I'm busy self-studying Schoof's algorithm from Andrew Sutherland's notes.
In section 9.6, he states that when we happen to find some factor $g$ of the division polynomial $\psi_\ell$, then the roots of $g$ must be the $x$-coordinates of points in the kernel of some endomorphism $\alpha$.
How could we justify that such an endomorphism exists, and can we say what $\alpha$ would look like (besides simply having a factor $1 / g$ in one of its components)?
Answering my own question.
Turns out the $\alpha$ referred to in the notes is exactly the endomorphism which we are trying to reduce mod $\psi_\ell$, although it isn't made very clear.

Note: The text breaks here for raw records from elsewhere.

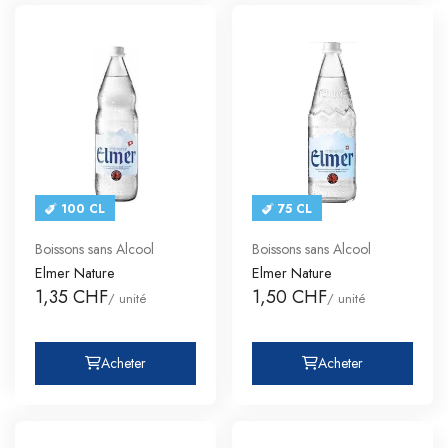
100 CL
75 CL
Boissons sans Alcool
Boissons sans Alcool
Elmer Nature
Elmer Nature
1,35 CHF
1,50 CHF
/ unité
/ unité
Acheter
Acheter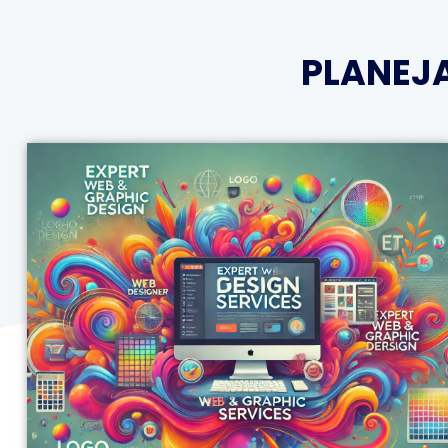
PLANEJ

Explanation: Let $\alpha = (\alpha_x(x), \alpha_y(x) y)$ be an endomorphism in $\text{End}(E)$, where $\alpha_x$ and $\alpha_y$ are rational functions. If the denominator of either $\alpha_x$ or $\alpha_y$ has a non-trivial common factor $g$ with $\psi_\ell$, this means that there is some point $P \in E[\ell]$ for which $\alpha(P) = 0$. Why? Well, writing $\alpha$ in its projective form would allow us to clear denominators, thus leaving the $Z$-component of $\alpha$ with the factor $g$, so that we would necessarily get $\alpha(P) = (0 : 1 : 0)$.